Frente aos enormes desafios impostos pelo novo coronavírus — inclusive financeiros — o governo federal se viu obrigado a editar um verdadeiro ‘orçamento de guerra’. Gastos emergenciais foram autorizados a partir do primeiro semestre para mitigar os efeitos da pandemia sobre a atividade econômica. As medidas foram possíveis após a suspensão de regras fiscais para que as despesas emergenciais não ficassem sujeitas a regras fiscais, como o teto que limita o crescimento dos gastos à inflação do ano anterior.
O programa que mais consumiu recursos públicos em 2020 foi o pagamento do auxílio emergencial. O benefício, inicialmente de R$ 600 e depois diminuído para R$ 300, foi essencial para manter a renda da população. Também foram criados programas para garantir a manutenção de empregos formais, suspender ou postergar pagamento de impostos e linhas de crédito para empresas. O Ministério da Economia estima que as despesas do governo relacionadas à pandemia chegaram a R$ 620,5 bilhões. 

Suspensão de contratos

Em março uma medida provisória do governo gerou forte reação política ao prever a suspensão de contratos de trabalho pelo período de até quatro meses sem pagamento de salário. Rodrigo Maia chegou a afirmar que a medida causou “pânico” e “crise desnecessária”. A medida acabou suspensa no mesmo dia e substituída, posteriormente, pelo Programa Emergencial de Manutenção do Emprego e da Renda, que autorizou redução de jornada, mas com pagamento de salários, parte deles assegurados pelo governo.

Portas baixadas e prejuízos nas alturas

A necessidade de conter o avanço do vírus impôs duras restrições ao setor de serviços em todo o mundo. No Rio Grande do Sul, segundo a FCDL-RS, apenas entre março e abril o setor perdeu 44,5 mil postos de trabalho. No período, apenas 5% dos lojistas puderam operar e a queda média de faturamento foi superior a 50%. Para 26% das lojas, não foi possível faturar um centavo sequer.

Aulas suspensas, do Ensino Básico ao Superior

No dia 16 de março, quando anunciou a suspensão das aulas em todo o Estado a partir do dia 19 daquele mês, ninguém imaginou que a medida se arrastaria ao longo de todo o ano. As aulas remotas alteraram a rotina das famílias em 2020 e serviram para ampliar o abismo entre as redes pública e privada em todo o país.
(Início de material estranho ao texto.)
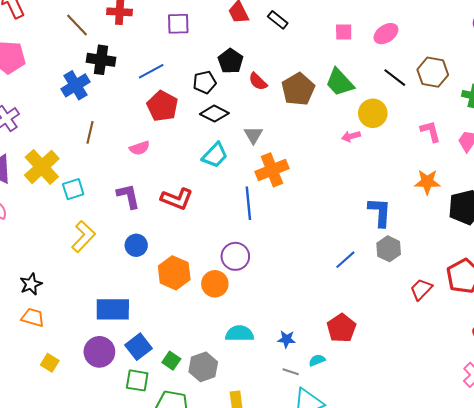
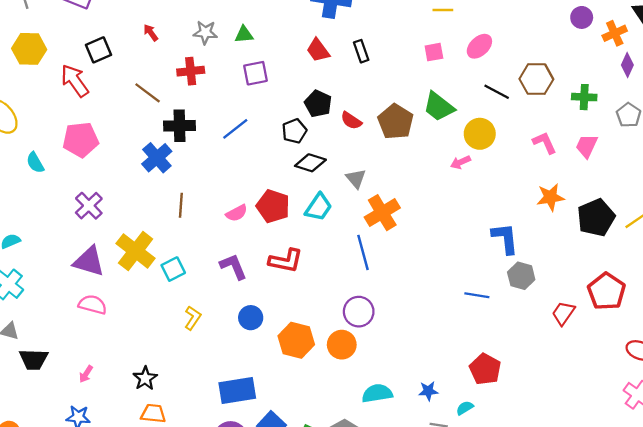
black rectangle: (278, 20) -> (361, 51), turned 42
red pentagon: (162, 106) -> (273, 206), moved
yellow L-shape: (83, 237) -> (193, 318), size x0.7
blue line: (345, 260) -> (477, 295), turned 60

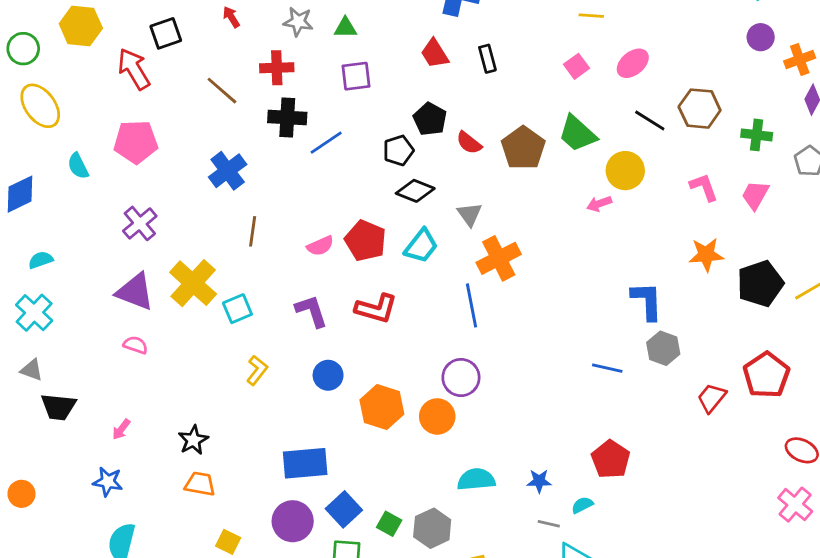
pink square: (434, 52) -> (577, 66), turned -30
black cross: (179, 126) -> (287, 118), moved
pink semicircle: (93, 305) -> (136, 345), size x0.7

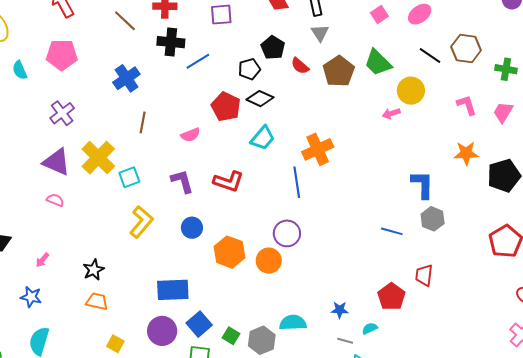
gray triangle: (470, 214) -> (320, 33), moved
red pentagon: (365, 241) -> (226, 107), moved
yellow L-shape: (257, 370) -> (141, 222), size x1.5
red trapezoid: (712, 398) -> (424, 275), moved, turned -35
cyan semicircle: (476, 479) -> (293, 323), moved

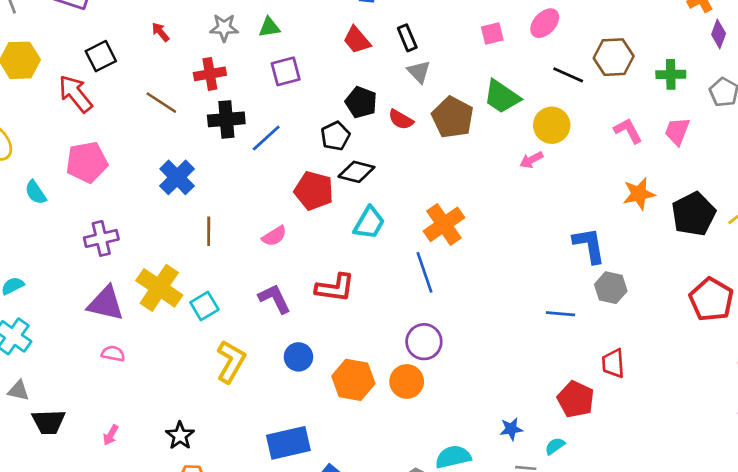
pink square: (379, 15) -> (492, 33), turned 30
purple cross: (62, 113) -> (101, 238), turned 35

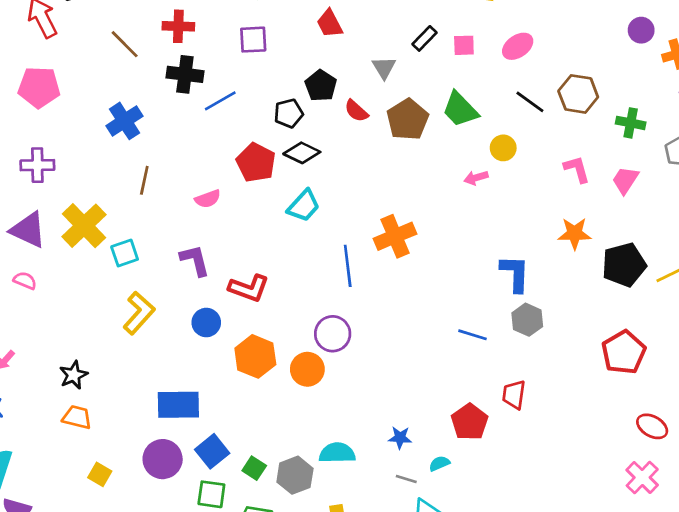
black rectangle: (407, 38) -> (424, 38), moved, turned 55
yellow circle: (552, 125) -> (503, 148), size x0.7
orange cross: (444, 224) -> (395, 236), moved
red L-shape: (335, 288) -> (249, 288), moved

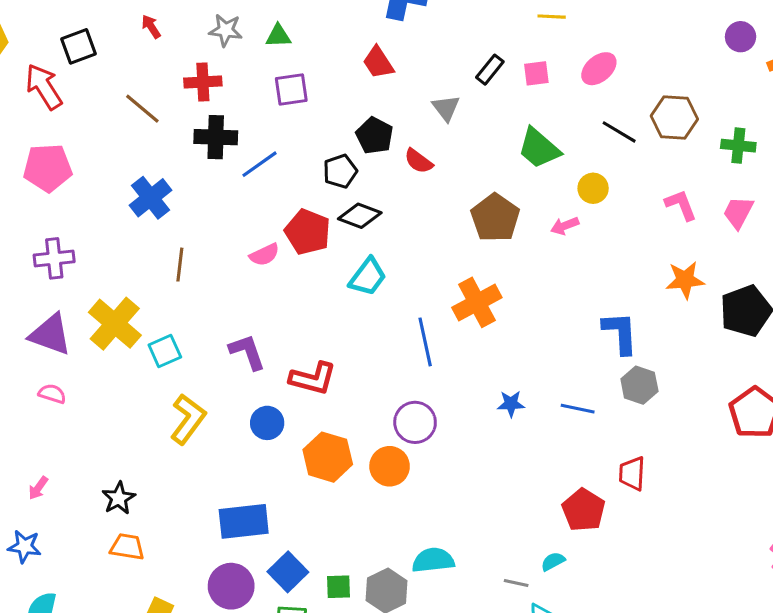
brown pentagon: (408, 119) -> (495, 218), moved
pink semicircle: (208, 199) -> (264, 255), moved
blue star: (400, 438) -> (511, 404), moved
green square: (254, 468) -> (339, 587), turned -30

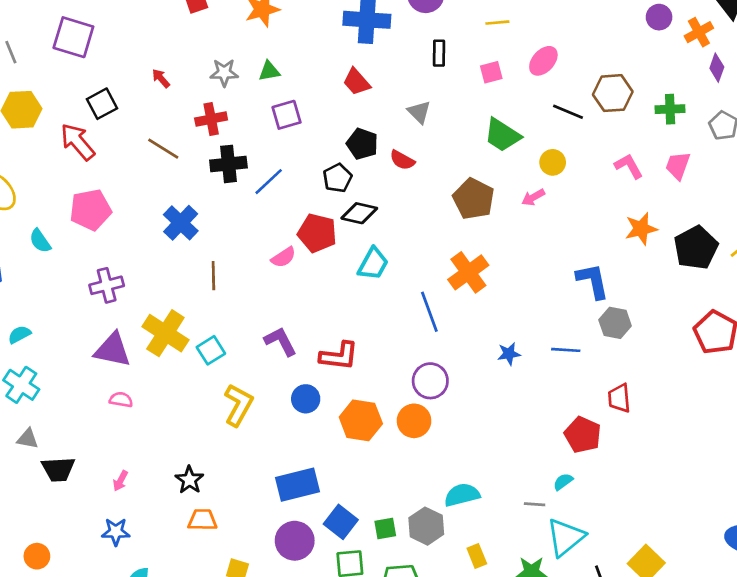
black rectangle: (490, 70) -> (439, 53), moved, turned -30

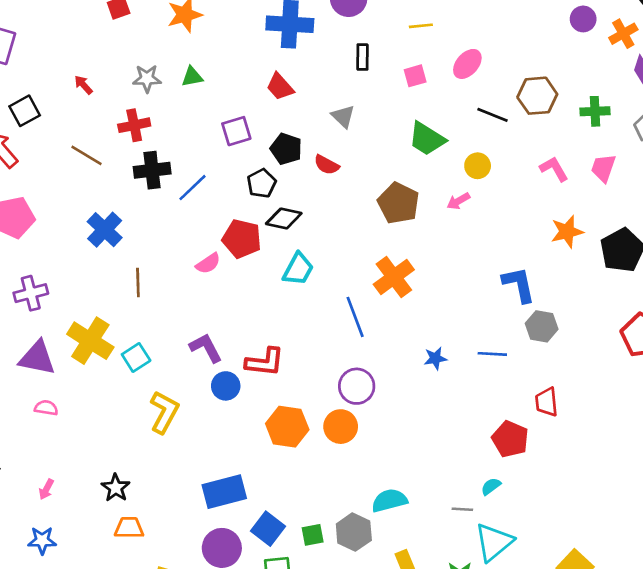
purple square: (286, 115) -> (236, 131), moved
blue circle: (306, 399) -> (226, 386), moved

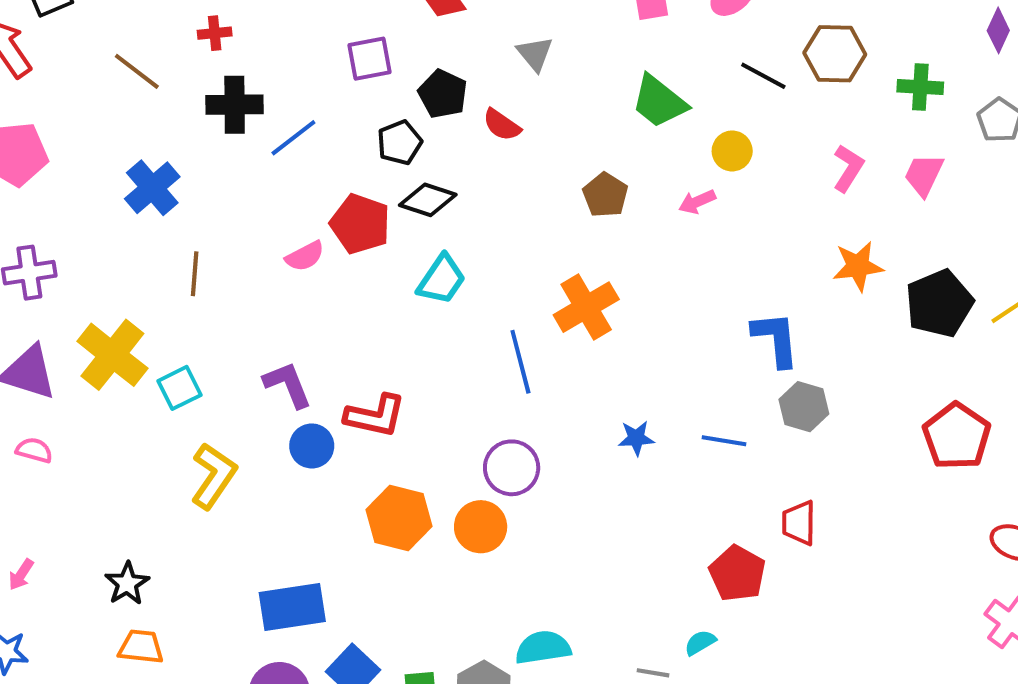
red cross: (134, 125) -> (215, 33), size x0.7
pink L-shape: (554, 169) -> (848, 168), turned 56
brown pentagon: (398, 203) -> (605, 195), size x0.7

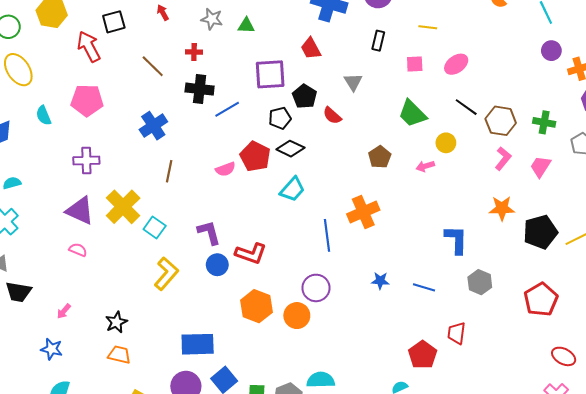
brown hexagon: (835, 54) -> (501, 121), moved
purple square: (370, 59) -> (270, 74), size x1.4
cyan square: (180, 388) -> (155, 228), turned -35
gray hexagon: (804, 407) -> (480, 282), moved

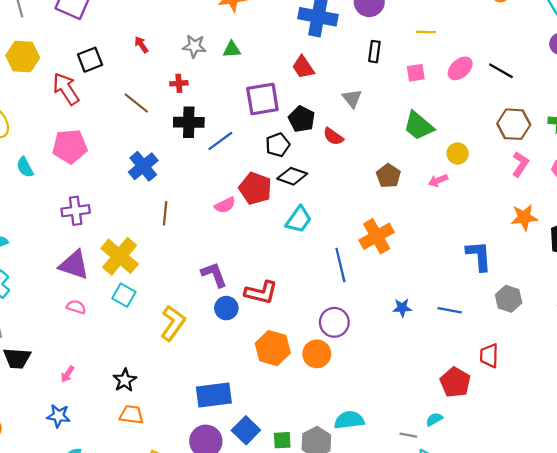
black line: (466, 107) -> (501, 71), moved
cyan square: (155, 228) -> (124, 295), moved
Antes do mesmo lado, governo e professores têm divergido sobre o retorno seguro das atividades presenciais.

Governadores em rota de colisão com o Planalto

O enfrentamento da pandemia evidenciou a crise entre governadores e o governo federal, especialmente de estados que adotaram medidas mais duras em relação à transmissão do vírus. De olho em 2022, o campo de batalha mais estridente ocorreu entre o presidente Jair Bolsonaro e o governador paulista João Doria (PSDB), que se estendeu até o final do ano com o debate sobre a vacinação. Em abril, o STF determinou de forma unânime que governadores e prefeitos tinham poder para determinar regras de isolamento, quarentena e restrição de transporte e trânsito em rodovias. A decisão esvaziou os poderes do governo federal sobre a definição de quais atividades eram essenciais e serviu de combustível para manifestações pró-governo em várias cidades do país. 

Escritório na sala de casa

O trabalho remoto também entrou de vez na rotina dos brasileiros. Incentivados pelo governo e até mesmo pela OMS, milhões de trabalhadores passaram a cumprir jornada na sala de casa, o que auxiliou na diminuição da circulação de pessoas nas ruas. Mesmo após as flexibilizações, muitas empresas mantiveram os funcionários em casa, em uma realidade já classificada como ‘novo normal’.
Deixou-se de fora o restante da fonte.